Taping and Mudding Drywall Made Easy

By Mark J. Donovan

Taping and mudding drywall to some extent is an art that takes some practice. However, most DIY homeowners can tackle a small taping and mudding drywall project if they first get the right tools and get a little upfront training.


Install the Drywall properly


In order to perform a quality taping and mudding drywall job you first have to make sure that the drywall is hung properly.


If you are installing drywall in a room, first install the drywall on the ceilings. Then install the drywall on the walls starting at the top with the first row, and then working your way to the floor with a second row of drywall, assuming your walls are 7.5 to 8 feet in height.  The drywall seams should be minimized to help ensure a quality finished wall look.
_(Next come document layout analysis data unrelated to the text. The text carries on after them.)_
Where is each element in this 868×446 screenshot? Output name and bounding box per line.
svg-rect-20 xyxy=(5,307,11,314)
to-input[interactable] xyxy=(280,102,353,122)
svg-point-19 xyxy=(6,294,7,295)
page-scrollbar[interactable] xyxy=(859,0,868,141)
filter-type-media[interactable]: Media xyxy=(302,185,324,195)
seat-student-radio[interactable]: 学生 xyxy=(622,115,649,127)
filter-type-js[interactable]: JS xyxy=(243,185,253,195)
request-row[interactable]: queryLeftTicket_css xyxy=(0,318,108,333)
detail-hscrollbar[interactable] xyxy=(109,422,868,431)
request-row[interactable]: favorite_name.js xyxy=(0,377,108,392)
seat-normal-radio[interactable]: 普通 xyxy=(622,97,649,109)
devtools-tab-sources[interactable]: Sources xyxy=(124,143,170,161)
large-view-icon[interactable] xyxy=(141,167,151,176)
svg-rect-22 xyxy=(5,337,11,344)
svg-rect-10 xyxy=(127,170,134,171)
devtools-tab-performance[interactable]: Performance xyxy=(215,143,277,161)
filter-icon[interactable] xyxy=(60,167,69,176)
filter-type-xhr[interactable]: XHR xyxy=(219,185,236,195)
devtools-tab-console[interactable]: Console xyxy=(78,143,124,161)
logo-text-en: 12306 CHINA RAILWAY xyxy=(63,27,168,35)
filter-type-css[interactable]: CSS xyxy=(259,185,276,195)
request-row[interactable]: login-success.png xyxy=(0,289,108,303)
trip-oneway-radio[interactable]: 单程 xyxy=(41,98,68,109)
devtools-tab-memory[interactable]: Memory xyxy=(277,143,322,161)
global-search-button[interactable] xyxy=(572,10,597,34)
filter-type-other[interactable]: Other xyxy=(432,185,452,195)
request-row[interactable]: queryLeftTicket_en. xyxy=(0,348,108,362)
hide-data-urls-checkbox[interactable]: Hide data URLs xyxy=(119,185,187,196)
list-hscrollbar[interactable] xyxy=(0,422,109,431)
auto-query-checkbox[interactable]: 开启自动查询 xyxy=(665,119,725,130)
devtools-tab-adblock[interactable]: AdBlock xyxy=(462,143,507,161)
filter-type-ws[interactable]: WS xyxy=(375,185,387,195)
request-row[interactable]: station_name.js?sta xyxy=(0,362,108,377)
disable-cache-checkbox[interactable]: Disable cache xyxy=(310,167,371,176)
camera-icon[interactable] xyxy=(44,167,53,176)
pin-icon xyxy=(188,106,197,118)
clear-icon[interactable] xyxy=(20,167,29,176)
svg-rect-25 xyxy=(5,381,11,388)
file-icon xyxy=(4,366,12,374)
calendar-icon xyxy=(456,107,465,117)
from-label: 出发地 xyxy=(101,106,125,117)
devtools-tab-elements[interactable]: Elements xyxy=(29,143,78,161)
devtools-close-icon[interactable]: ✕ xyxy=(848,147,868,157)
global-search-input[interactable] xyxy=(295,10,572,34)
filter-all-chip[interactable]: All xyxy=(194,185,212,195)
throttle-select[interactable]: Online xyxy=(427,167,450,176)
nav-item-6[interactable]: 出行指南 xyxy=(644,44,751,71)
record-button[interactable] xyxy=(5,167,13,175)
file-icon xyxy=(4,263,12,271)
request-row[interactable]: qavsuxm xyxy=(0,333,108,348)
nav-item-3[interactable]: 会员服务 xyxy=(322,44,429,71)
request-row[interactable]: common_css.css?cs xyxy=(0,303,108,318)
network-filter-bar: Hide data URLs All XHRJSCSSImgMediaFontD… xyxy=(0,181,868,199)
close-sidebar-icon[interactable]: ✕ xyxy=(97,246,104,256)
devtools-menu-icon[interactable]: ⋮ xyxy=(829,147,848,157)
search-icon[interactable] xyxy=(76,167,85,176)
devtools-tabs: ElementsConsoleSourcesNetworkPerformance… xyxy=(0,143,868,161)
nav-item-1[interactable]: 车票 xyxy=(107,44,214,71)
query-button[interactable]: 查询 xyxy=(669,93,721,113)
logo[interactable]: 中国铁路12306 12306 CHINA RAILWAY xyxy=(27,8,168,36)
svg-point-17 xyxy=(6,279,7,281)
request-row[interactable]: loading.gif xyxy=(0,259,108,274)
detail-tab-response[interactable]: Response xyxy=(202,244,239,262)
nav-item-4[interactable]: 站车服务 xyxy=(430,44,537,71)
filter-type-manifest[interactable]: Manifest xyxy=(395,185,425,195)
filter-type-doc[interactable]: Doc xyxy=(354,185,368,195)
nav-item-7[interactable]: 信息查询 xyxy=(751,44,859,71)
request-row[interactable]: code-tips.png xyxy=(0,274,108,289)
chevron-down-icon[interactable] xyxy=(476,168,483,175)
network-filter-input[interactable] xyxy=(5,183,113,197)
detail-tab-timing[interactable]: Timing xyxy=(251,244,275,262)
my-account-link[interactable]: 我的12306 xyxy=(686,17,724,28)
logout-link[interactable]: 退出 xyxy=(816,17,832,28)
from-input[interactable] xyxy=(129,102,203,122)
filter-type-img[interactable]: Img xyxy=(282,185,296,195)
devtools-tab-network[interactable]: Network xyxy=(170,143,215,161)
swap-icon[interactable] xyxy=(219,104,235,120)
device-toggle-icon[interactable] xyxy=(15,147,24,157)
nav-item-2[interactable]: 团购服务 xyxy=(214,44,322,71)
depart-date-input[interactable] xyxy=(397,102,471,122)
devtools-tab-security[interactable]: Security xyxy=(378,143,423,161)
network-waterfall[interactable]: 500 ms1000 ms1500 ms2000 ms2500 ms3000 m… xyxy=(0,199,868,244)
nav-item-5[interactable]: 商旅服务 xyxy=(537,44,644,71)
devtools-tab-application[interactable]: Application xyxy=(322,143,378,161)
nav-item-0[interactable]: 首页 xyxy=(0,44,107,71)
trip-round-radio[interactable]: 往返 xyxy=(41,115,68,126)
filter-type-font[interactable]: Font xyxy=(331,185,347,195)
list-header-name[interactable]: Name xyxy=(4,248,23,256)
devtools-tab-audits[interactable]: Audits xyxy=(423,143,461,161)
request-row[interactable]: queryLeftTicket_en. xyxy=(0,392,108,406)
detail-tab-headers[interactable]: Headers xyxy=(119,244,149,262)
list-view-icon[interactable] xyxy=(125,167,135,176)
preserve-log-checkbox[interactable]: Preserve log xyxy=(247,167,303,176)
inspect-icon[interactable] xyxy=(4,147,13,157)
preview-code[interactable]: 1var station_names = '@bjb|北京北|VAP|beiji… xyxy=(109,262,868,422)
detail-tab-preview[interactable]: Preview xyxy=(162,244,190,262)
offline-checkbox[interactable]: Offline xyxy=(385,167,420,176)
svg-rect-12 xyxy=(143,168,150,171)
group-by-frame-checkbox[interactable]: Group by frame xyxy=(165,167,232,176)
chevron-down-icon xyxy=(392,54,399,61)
Note that it is important that the tapered ends of the drywall butt up against each other so that they create a slight depression line half way up the wall. This depression area enables the tape and mud to be liberally applied over the joint without creating too high of a bulge.



Taping and Mudding Drywall


First Coat


If you are using drywall paper tape, apply a small skim coat of mud over the joints before applying the tape. 


If you are using the sticky fiberglass tape, you can apply it directly to the drywall seams and joints.


Once the tape has been applied to a seam or joint. Apply a thin coat of mud over the tape and seam/joint.


Use a 6” broad knife to apply the mud and run it down the tapeline with long continuous strokes. Do not run the knife perpendicular with many strokes.


This will create many vertical lines that will need to be sanded. Once you have applied the first coat of mud let it dry.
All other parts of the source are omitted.